The Sabadell stock market has risen by just over 7% since BBVA sent a statement to the CNMV on Tuesday, April 30 at around 2:10 p.m., acknowledging its interest in “exploring a possible merger with Sabadell.” On the eve of Labor Day, the bank unexpectedly confirmed the information published by the British media SkyNews. On Thursday, May 2, the Catalan bank’s quotes rose by 3.6%, closing at 1.86 euros. Today it has reached 10% growth in some locations. Amid the current recovery, the premium that BBVA initially offered for its shares continues to decline, from an initial 30% it has now been reduced to 21.5%.
According to data that BBVA provided to CNMV, the bank, chaired by Carlos Torres, is offering an exchange ratio of one newly issued BBVA share for every 4.83 Sabadell shares. “This proposed exchange equation will imply a premium of 30% over the closing price of Banco Sabadell and BBVA on April 29,” the company said in its second insider filing to CNMV. Based on these data, BBVA values Sabadell at around 2.26 euros per share.. But as we say, that the 30% premium has already been reduced to 21% in the midst of a stock market rally. BBVA-Sabadell: What will the bank be like as a result of the merger?

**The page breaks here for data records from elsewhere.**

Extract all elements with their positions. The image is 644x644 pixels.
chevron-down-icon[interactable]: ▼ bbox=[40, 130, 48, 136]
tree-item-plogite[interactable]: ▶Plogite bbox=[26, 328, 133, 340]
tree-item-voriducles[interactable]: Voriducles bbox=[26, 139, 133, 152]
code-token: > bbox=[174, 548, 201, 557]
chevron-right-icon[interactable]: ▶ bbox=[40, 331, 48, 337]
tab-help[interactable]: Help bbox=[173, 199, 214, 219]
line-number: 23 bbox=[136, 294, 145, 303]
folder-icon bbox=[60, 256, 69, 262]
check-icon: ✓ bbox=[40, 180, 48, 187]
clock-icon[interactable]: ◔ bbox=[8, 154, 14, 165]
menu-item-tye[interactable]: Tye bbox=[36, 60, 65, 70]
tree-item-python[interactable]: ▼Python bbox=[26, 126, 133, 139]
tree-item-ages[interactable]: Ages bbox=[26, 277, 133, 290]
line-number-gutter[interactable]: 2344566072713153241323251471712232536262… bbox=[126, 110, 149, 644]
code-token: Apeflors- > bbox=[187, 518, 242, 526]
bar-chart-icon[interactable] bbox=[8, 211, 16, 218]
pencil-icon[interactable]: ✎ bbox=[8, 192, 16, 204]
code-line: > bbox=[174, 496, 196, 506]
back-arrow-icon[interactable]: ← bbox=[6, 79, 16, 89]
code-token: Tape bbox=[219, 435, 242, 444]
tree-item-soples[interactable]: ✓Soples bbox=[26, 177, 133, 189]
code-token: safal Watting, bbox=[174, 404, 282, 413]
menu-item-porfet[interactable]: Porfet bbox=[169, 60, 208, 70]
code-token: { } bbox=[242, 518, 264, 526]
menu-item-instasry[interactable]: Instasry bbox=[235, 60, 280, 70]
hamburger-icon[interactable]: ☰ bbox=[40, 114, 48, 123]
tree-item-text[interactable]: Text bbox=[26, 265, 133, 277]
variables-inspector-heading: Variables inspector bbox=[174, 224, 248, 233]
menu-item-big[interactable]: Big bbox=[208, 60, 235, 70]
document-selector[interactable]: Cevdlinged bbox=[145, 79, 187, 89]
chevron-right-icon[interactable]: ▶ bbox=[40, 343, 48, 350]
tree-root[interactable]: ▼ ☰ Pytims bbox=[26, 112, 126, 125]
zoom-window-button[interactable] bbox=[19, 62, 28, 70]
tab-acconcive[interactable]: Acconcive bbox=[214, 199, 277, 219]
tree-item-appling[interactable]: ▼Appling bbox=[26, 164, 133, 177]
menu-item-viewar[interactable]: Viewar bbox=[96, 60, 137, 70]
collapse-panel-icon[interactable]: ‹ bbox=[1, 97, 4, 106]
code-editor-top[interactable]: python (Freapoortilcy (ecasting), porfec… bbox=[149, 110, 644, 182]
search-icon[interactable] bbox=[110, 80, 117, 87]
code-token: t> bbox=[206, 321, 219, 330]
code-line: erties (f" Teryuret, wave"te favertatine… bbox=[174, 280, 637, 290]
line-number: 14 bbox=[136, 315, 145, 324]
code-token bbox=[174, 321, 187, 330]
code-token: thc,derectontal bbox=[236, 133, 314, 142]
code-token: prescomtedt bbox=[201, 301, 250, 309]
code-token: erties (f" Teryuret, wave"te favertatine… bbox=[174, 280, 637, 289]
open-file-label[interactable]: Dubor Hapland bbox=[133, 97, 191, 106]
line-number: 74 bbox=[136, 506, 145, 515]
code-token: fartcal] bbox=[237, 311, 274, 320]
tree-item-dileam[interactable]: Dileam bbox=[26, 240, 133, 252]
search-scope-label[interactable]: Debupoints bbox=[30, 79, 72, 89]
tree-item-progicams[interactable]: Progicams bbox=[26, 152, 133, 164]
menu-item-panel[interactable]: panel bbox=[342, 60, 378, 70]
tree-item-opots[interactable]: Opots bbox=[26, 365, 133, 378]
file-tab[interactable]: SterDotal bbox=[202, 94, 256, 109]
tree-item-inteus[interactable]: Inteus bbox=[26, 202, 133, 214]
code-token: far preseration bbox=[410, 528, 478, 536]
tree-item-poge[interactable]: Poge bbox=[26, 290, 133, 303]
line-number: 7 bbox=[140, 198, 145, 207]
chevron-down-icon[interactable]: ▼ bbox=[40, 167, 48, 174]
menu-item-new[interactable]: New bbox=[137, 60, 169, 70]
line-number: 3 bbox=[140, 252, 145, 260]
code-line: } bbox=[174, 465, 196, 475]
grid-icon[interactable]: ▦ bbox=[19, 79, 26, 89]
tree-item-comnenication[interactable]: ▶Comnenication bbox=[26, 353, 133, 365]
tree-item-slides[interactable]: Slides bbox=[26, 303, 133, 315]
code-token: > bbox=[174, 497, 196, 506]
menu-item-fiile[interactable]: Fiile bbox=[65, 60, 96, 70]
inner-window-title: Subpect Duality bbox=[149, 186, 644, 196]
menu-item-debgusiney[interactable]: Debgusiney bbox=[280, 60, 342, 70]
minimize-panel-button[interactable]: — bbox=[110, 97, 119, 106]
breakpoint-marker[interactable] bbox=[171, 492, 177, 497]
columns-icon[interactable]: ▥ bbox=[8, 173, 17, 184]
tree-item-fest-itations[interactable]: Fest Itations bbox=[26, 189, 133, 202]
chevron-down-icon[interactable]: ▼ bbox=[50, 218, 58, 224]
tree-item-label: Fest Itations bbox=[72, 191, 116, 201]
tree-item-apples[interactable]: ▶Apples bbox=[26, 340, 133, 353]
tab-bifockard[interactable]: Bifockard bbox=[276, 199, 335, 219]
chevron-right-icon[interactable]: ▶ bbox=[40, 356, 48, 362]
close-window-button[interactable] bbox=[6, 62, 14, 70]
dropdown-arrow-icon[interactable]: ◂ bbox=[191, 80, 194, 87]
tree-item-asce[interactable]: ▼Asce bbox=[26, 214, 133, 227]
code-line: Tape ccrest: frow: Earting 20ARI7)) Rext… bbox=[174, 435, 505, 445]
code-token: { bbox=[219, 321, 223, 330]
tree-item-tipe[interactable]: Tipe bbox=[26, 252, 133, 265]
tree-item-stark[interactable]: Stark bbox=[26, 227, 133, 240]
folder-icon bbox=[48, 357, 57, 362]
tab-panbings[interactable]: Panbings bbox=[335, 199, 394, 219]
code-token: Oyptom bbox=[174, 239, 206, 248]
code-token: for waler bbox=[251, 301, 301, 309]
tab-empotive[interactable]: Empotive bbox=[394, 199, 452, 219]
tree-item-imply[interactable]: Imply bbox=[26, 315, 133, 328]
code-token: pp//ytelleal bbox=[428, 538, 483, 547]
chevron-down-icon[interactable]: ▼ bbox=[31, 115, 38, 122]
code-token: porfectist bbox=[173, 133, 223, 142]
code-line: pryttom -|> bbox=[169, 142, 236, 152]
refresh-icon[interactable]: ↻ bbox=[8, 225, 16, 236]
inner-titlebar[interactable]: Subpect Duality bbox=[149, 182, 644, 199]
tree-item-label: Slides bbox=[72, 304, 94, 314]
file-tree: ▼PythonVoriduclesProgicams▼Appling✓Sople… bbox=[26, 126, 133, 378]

Sabadell is now trading near its April 2018 highs, and its capitalization exceeds Today is Thursday, for the first time in 6 years 10,000 million Euro. Its market value has risen by €840 million in the last 48 hours and is the most bullish company in the Ibex 35 index for the year, soaring more than 67%. The story is different for BBVA, which fell 10.2% on the stock market in two days. In terms of market capitalization, BBVA lost more than 5.6 billion since Monday, falling to 57.1 billion. Even after this downturn, the Basque bank is positioned by market value as quarter The largest company listed on the Ibex 35, behind only Inditex, Iberdrola and Santander. Sabadell, with a net worth of just over 10.1 billion, ranks 17th. Year-over-year, BBVA is up nearly 19% in the stock market.

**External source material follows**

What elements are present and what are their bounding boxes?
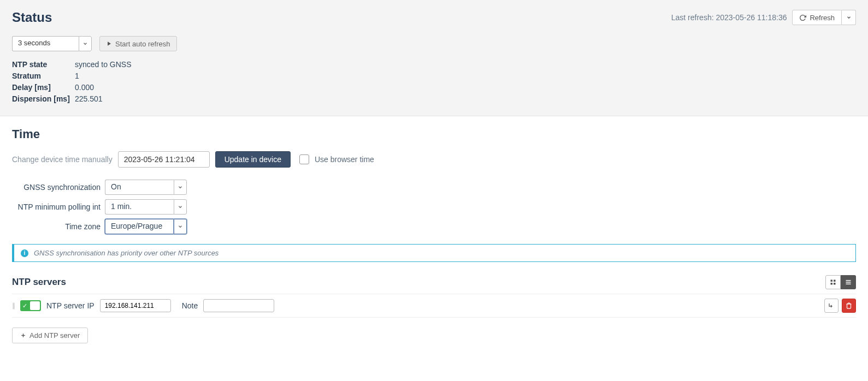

Average, The market consensus recommends buying shares of Sabadell and gives a target price. (should list the price they think it should be listed at) from 1.93 euros, which is almost reached. These days, after hearing this news, 8 analyst firms have revised their recommendations and ratings for Sabadell. Bloomberg’s recommendation reported only one change: Keefe Bruillette upgrades it to buy and raises its price target by 20% to €2.38; This is one of the most bullish Sabadell stocks among the consensus, as this price implies it is trading 26% above and above BBVA’s asking price. They also raise the valuation of Sabadell Kepler Cheuvreux (which already believes it is trading at almost a fair price), HSBC (which increases its fair price by 32%, to €2.05) and Autonomous Research, which raises it by 12%, to 1.94. , practically where it is already indicated. Sabadell is showing reluctance to merge with BBVA in just the shares.
In BBVA’s case, 18 analyst firms revised their recommendations and price target. Consensus advises to maintain and estimates it at 11.35 euros. Only one organization is changing its recommendation: Morningstar, which is downgrading its service after learning of its Sabadell proposal; the rest remains unchanged. Six firms increased their valuation of the bank (an average increase of 15%).